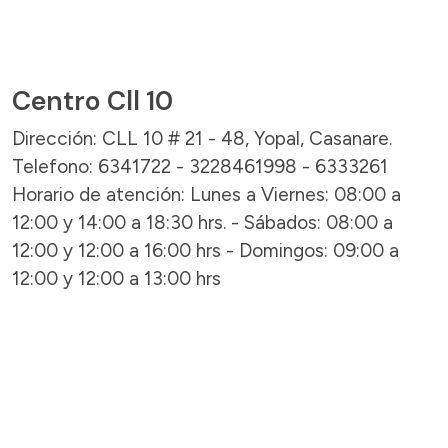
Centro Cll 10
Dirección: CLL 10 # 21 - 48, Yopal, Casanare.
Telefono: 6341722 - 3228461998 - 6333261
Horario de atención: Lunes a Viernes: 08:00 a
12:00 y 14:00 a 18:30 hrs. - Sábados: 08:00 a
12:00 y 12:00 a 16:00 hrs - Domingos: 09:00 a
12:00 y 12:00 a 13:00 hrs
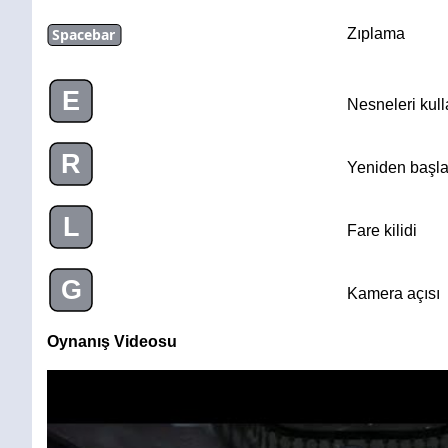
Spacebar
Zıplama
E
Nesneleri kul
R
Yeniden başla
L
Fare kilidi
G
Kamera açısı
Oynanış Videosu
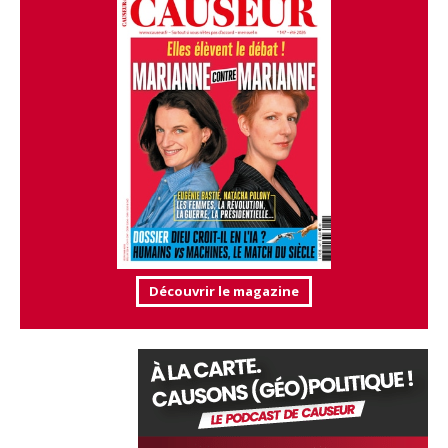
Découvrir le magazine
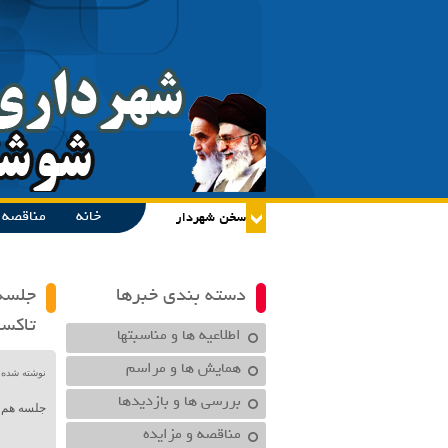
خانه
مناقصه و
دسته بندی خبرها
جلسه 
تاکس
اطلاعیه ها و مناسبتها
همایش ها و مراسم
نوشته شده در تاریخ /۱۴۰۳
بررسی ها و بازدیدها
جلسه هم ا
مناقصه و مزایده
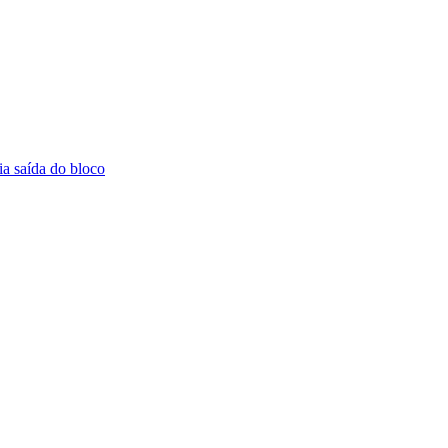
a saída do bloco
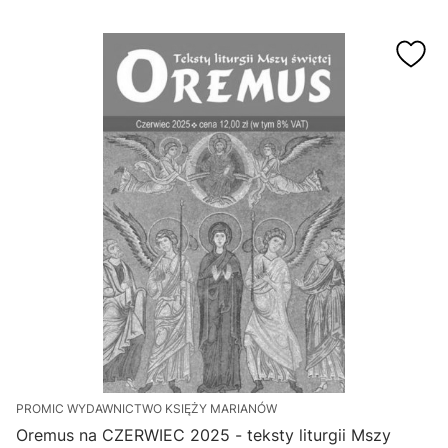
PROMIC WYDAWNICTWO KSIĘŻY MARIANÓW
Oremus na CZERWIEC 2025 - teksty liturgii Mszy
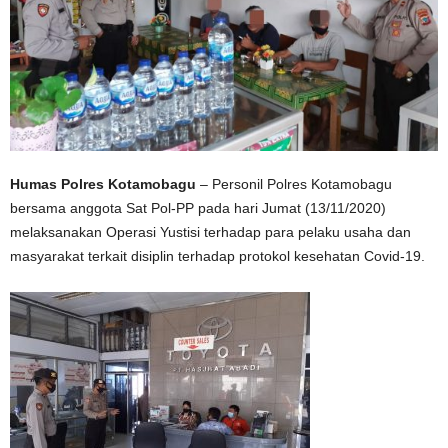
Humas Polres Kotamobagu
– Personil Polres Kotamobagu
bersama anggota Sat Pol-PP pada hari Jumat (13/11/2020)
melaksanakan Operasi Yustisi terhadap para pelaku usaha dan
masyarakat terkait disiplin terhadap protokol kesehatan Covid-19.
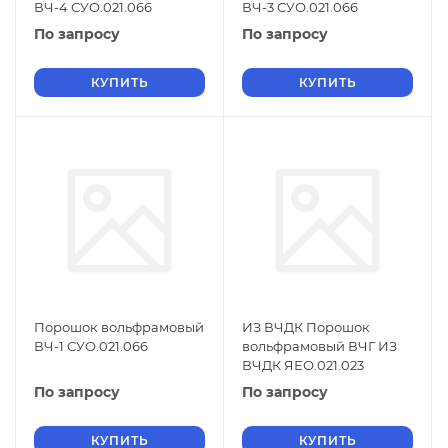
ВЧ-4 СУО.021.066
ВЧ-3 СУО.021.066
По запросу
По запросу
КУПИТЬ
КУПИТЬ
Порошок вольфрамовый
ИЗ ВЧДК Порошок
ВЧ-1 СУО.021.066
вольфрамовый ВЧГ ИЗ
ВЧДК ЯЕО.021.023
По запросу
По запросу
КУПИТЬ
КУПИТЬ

:::

# Task
Look through the records above for the string "Kotamobagu", then copy every line that has it.

# The completed task
Humas Polres Kotamobagu
– Personil Polres Kotamobagu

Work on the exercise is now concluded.